Virtual local area networkThe switch divides the collision domain of the Ethernet into multiple collision domains, which improves the utilization of the line, but everyone is still in the same broadcast domain. This network structure is an early network structure, and it has only one broadcast domain. Any other terminal that sends a broadcast packet can be received by other nodes, hence the name of a flat network. This kind of network structure will cause the following problems: 1. Security problem, everyone in the same broadcast domain, any virus in the same person will affect everyone; even more terrible is that if someone illegally accesses the network, it can easily monitor the network. All the data packets; 2. Bandwidth utilization problem, anyone in the network may consume a lot of bandwidth, others may be affected - even unable to use the network normally; 3. Broadcast storm, Imagine a hundred terminals Into the network, various broadcast data packets (ARP, DHCP, etc.) will be flooded throughout the network; splitting a large LAN (broadcast domain) into multiple small LANs is not only safe, easy to manage, but also balanced resource utilization Improve line utilization. So how to split it? The partitioning method is still embodied on the switch. We set a digital ID for each switch port. The ports with the same digital ID belong to the same broadcast domain. For example, in the following figure, switches E0/1, E0/2, E0/4, and E0/7 have the same identifier 100; E0/3 and E0/6 have the same identifier 300 (the following figure is a schematic diagram of the switch)

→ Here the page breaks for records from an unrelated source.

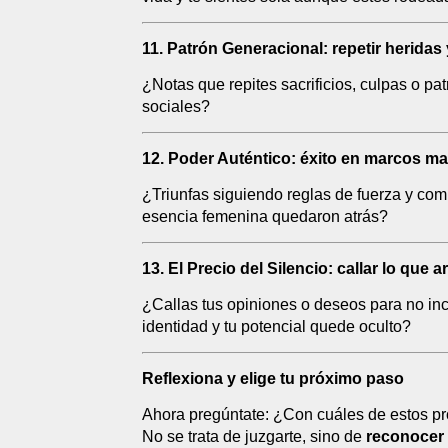
11. Patrón Generacional: repetir heridas 
¿Notas que repites sacrificios, culpas o p
sociales?
12. Poder Auténtico: éxito en marcos m
¿Triunfas siguiendo reglas de fuerza y compe
esencia femenina quedaron atrás?
13. El Precio del Silencio: callar lo que 
¿Callas tus opiniones o deseos para no in
identidad y tu potencial quede oculto?
Reflexiona y elige tu próximo paso
Ahora pregúntate: ¿Con cuáles de estos pr
No se trata de juzgarte, sino de
reconocer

This technology is called a virtual local area network (VLAN). A VLAN represents a broadcast domain (BD). Each switch port can be configured with a VLAN ID to identify the broadcast domain. The switch is in the same VLAN. The broadcast packet in the ID is called flooding.
View all VLANs of the local switch by calling show vlan on the CLI interface of the switch (or broadcast domain, BD, and network in OpenStack and other systems).
The first column of VLANs represents the VLAN ID, which is a number, name is a memo name, and ports indicate which ports currently belong to this VLAN.
Let's do a test, put PC1 and PC2 in VLAN 100, and put PC3 in VLAN 200.
At this time, it is normal to ping PC2 through PC1, and PC1 ping PC3 fails.
By capturing packets between SW1 "-" PC3, we found that ARP packets did not arrive at this link at all, indicating that SW1 has identified that they belong to different VLANs (broadcast domain) so it does not forward packets to this chain. On the road.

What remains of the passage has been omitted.